Publication year - 1980
Publication title -
journal of neurochemistry
Language(s) - English
Resource type - Journals
SCImago Journal Rank - 1.75
H-Index - 229
eISSN - 1471-4159
pISSN - 0022-3042
DOI - 10.1111/j.1471-4159.1980.tb06611.x
Subject(s) - monoamine oxidase , enzyme , monoamine oxidase b , chemistry , substrate (aquarium) , ketone , stereochemistry , serotonin , in vivo , active site , covalent bond , biochemistry , biology , organic chemistry , ecology , receptor , microbiology and biotechnology
Newly synthesized compounds have been found to inhibit mitochondrial monoamine oxidase (MAO) in mouse brain and rat liver. A series of 2‐acylamino‐3‐ tert ‐aminopropiophenones acted preferentially against MAO type B (2‐phenylethylamine as substrate), apparently irreversibly. 2‐Decanoylamino‐3‐morpholinopropiophenone acted similarly in vivo toward the cerebral MAO, producing a dose‐related inhibition. At high dose levels, MAO type A was also severely inhibited. The effects were produced rapidly and restoration of enzyme activity also appeared rapidly.
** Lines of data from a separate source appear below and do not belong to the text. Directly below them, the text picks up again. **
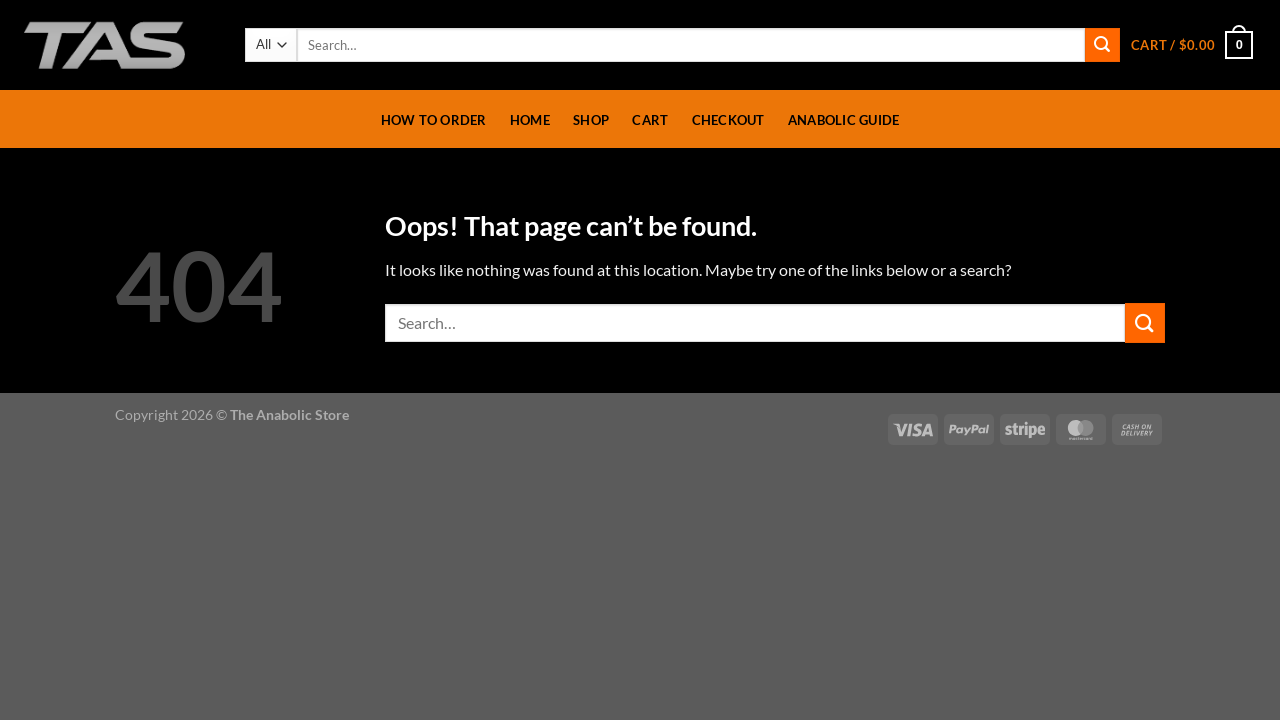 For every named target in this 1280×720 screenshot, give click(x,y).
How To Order (434, 120)
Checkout (728, 120)
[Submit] (1102, 45)
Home (530, 120)
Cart (650, 120)
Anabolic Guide (844, 120)
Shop (591, 120) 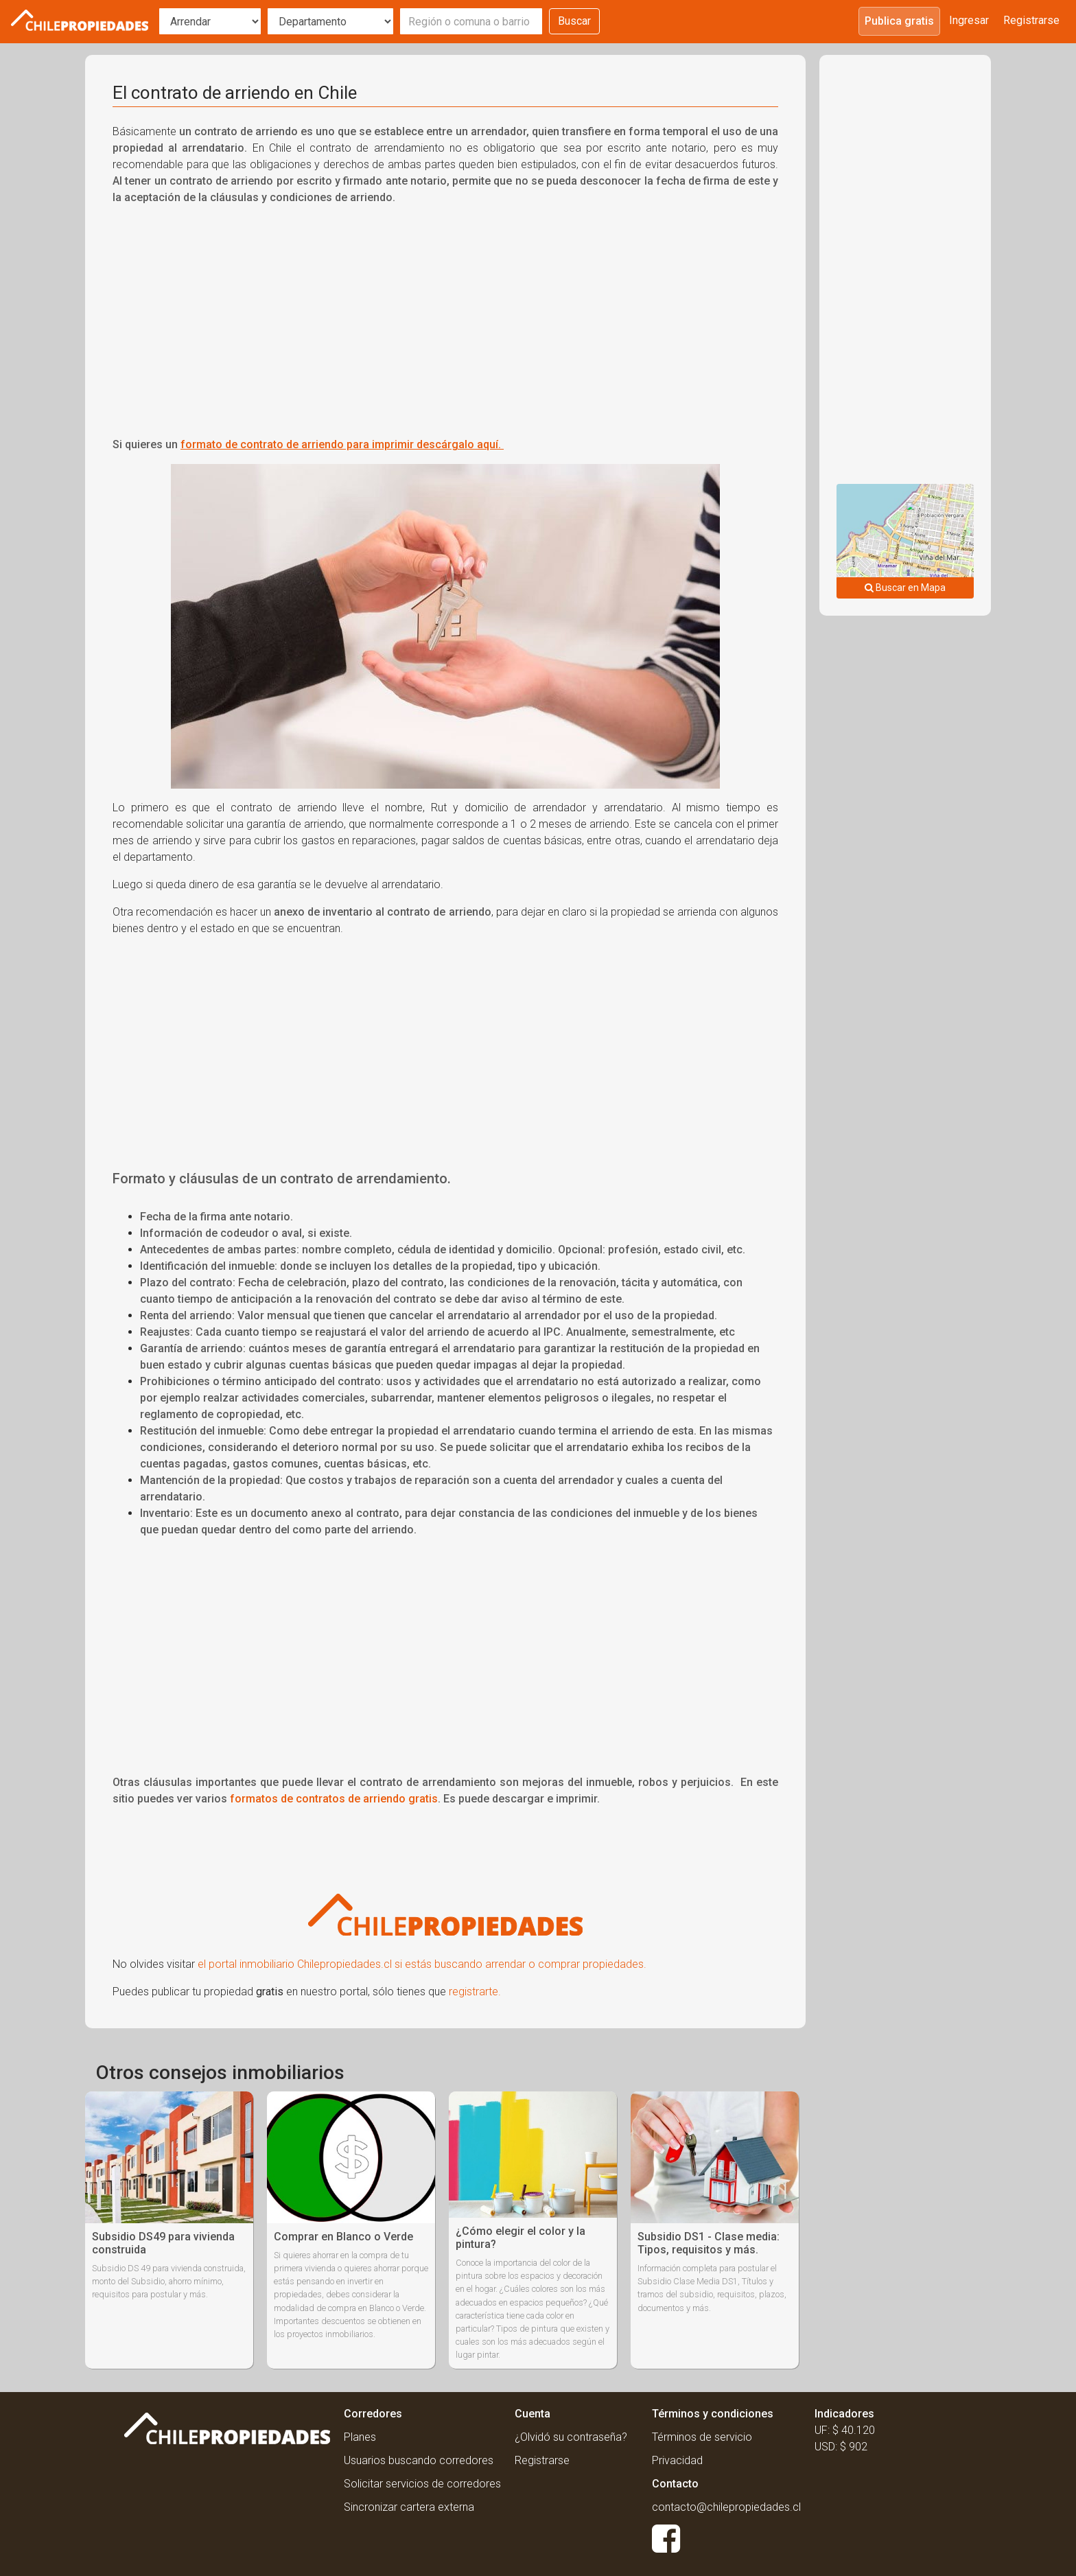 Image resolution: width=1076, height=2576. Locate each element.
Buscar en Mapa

The half‐life for MAO type A could be estimated from the rate of enzyme reappearance to be 13 h. It is suggested that the amino ketones undergo a β‐elimination reaction at the enzyme's active site, forming a reactive species (an α,β‐unsaturated ketone), which reacts covalently with a nucleophilic group of the enzyme by a Michael addition. Some other related compounds, derivatives of phenylpropane, also showed inhibitory activity against MAO, particularly against type A (serotonin as substrate). The morpholino compound might have promise as a quickly effective, short‐acting inhibitor of MAO type B.